■ Available records:

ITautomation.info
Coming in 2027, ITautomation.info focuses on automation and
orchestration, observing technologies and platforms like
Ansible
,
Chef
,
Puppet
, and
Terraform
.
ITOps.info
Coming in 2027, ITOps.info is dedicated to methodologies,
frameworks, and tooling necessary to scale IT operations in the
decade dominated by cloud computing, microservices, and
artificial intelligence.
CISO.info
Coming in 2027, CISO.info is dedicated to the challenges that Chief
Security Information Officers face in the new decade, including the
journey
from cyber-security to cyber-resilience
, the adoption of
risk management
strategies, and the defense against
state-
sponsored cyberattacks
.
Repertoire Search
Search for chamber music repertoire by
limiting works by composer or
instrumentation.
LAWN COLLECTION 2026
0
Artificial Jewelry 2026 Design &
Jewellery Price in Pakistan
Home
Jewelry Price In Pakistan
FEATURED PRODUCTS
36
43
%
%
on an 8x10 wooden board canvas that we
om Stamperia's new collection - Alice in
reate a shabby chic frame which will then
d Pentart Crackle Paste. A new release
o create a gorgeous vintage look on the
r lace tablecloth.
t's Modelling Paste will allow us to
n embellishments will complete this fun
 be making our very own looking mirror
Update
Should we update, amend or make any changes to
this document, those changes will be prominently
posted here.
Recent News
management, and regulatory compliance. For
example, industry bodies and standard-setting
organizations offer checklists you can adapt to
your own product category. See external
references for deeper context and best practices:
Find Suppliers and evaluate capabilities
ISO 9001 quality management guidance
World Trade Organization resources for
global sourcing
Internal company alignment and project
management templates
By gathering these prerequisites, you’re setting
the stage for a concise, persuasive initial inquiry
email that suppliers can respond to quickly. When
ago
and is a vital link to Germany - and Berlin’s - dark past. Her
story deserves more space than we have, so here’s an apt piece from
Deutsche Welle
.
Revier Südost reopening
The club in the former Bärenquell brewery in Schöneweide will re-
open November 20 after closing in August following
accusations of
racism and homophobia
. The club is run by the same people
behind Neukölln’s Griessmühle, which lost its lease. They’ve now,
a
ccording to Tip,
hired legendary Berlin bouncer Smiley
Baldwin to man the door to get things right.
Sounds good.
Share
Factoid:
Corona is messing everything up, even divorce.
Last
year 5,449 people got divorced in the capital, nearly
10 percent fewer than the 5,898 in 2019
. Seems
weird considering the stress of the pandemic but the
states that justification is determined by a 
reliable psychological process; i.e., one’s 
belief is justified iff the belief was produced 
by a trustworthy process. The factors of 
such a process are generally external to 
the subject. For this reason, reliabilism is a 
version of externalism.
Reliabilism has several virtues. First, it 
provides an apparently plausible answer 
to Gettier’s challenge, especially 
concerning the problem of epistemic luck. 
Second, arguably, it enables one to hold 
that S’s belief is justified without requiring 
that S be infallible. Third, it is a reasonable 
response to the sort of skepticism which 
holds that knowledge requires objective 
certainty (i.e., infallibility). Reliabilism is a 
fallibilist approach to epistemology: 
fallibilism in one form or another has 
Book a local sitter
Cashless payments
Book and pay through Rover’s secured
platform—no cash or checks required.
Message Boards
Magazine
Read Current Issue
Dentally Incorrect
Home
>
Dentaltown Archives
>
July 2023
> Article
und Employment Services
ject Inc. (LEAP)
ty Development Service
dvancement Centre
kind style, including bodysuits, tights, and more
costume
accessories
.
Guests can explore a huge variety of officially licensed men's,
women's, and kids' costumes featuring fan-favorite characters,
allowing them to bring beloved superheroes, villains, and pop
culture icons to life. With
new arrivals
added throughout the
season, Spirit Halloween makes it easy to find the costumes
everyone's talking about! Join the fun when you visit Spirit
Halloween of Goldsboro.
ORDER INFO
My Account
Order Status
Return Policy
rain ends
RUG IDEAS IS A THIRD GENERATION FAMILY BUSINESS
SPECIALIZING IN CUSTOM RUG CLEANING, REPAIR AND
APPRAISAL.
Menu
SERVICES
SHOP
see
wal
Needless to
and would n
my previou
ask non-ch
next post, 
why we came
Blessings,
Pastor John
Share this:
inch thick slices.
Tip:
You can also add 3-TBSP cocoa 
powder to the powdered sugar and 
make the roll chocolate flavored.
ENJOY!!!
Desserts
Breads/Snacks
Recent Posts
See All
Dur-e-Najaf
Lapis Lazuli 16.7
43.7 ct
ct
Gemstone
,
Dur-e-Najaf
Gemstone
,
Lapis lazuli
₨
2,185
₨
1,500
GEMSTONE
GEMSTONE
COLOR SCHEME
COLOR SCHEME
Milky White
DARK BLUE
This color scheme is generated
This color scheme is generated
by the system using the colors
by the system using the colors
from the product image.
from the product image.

■ What to work on: All the lines of the material above must be given again exactly.

■ Task answer:
ITautomation.info
Coming in 2027, ITautomation.info focuses on automation and
orchestration, observing technologies and platforms like
Ansible
,
Chef
,
Puppet
, and
Terraform
.
ITOps.info
Coming in 2027, ITOps.info is dedicated to methodologies,
frameworks, and tooling necessary to scale IT operations in the
decade dominated by cloud computing, microservices, and
artificial intelligence.
CISO.info
Coming in 2027, CISO.info is dedicated to the challenges that Chief
Security Information Officers face in the new decade, including the
journey
from cyber-security to cyber-resilience
, the adoption of
risk management
strategies, and the defense against
state-
sponsored cyberattacks
.
Repertoire Search
Search for chamber music repertoire by
limiting works by composer or
instrumentation.
LAWN COLLECTION 2026
0
Artificial Jewelry 2026 Design &
Jewellery Price in Pakistan
Home
Jewelry Price In Pakistan
FEATURED PRODUCTS
36
43
%
%
on an 8x10 wooden board canvas that we
om Stamperia's new collection - Alice in
reate a shabby chic frame which will then
d Pentart Crackle Paste. A new release
o create a gorgeous vintage look on the
r lace tablecloth.
t's Modelling Paste will allow us to
n embellishments will complete this fun
 be making our very own looking mirror
Update
Should we update, amend or make any changes to
this document, those changes will be prominently
posted here.
Recent News
management, and regulatory compliance. For
example, industry bodies and standard-setting
organizations offer checklists you can adapt to
your own product category. See external
references for deeper context and best practices:
Find Suppliers and evaluate capabilities
ISO 9001 quality management guidance
World Trade Organization resources for
global sourcing
Internal company alignment and project
management templates
By gathering these prerequisites, you’re setting
the stage for a concise, persuasive initial inquiry
email that suppliers can respond to quickly. When
ago
and is a vital link to Germany - and Berlin’s - dark past. Her
story deserves more space than we have, so here’s an apt piece from
Deutsche Welle
.
Revier Südost reopening
The club in the former Bärenquell brewery in Schöneweide will re-
open November 20 after closing in August following
accusations of
racism and homophobia
. The club is run by the same people
behind Neukölln’s Griessmühle, which lost its lease. They’ve now,
a
ccording to Tip,
hired legendary Berlin bouncer Smiley
Baldwin to man the door to get things right.
Sounds good.
Share
Factoid:
Corona is messing everything up, even divorce.
Last
year 5,449 people got divorced in the capital, nearly
10 percent fewer than the 5,898 in 2019
. Seems
weird considering the stress of the pandemic but the
states that justification is determined by a 
reliable psychological process; i.e., one’s 
belief is justified iff the belief was produced 
by a trustworthy process. The factors of 
such a process are generally external to 
the subject. For this reason, reliabilism is a 
version of externalism.
Reliabilism has several virtues. First, it 
provides an apparently plausible answer 
to Gettier’s challenge, especially 
concerning the problem of epistemic luck. 
Second, arguably, it enables one to hold 
that S’s belief is justified without requiring 
that S be infallible. Third, it is a reasonable 
response to the sort of skepticism which 
holds that knowledge requires objective 
certainty (i.e., infallibility). Reliabilism is a 
fallibilist approach to epistemology: 
fallibilism in one form or another has 
Book a local sitter
Cashless payments
Book and pay through Rover’s secured
platform—no cash or checks required.
Message Boards
Magazine
Read Current Issue
Dentally Incorrect
Home
>
Dentaltown Archives
>
July 2023
> Article
und Employment Services
ject Inc. (LEAP)
ty Development Service
dvancement Centre
kind style, including bodysuits, tights, and more
costume
accessories
.
Guests can explore a huge variety of officially licensed men's,
women's, and kids' costumes featuring fan-favorite characters,
allowing them to bring beloved superheroes, villains, and pop
culture icons to life. With
new arrivals
added throughout the
season, Spirit Halloween makes it easy to find the costumes
everyone's talking about! Join the fun when you visit Spirit
Halloween of Goldsboro.
ORDER INFO
My Account
Order Status
Return Policy
rain ends
RUG IDEAS IS A THIRD GENERATION FAMILY BUSINESS
SPECIALIZING IN CUSTOM RUG CLEANING, REPAIR AND
APPRAISAL.
Menu
SERVICES
SHOP
see
wal
Needless to
and would n
my previou
ask non-ch
next post, 
why we came
Blessings,
Pastor John
Share this:
inch thick slices.
Tip:
You can also add 3-TBSP cocoa 
powder to the powdered sugar and 
make the roll chocolate flavored.
ENJOY!!!
Desserts
Breads/Snacks
Recent Posts
See All
Dur-e-Najaf
Lapis Lazuli 16.7
43.7 ct
ct
Gemstone
,
Dur-e-Najaf
Gemstone
,
Lapis lazuli
₨
2,185
₨
1,500
GEMSTONE
GEMSTONE
COLOR SCHEME
COLOR SCHEME
Milky White
DARK BLUE
This color scheme is generated
This color scheme is generated
by the system using the colors
by the system using the colors
from the product image.
from the product image.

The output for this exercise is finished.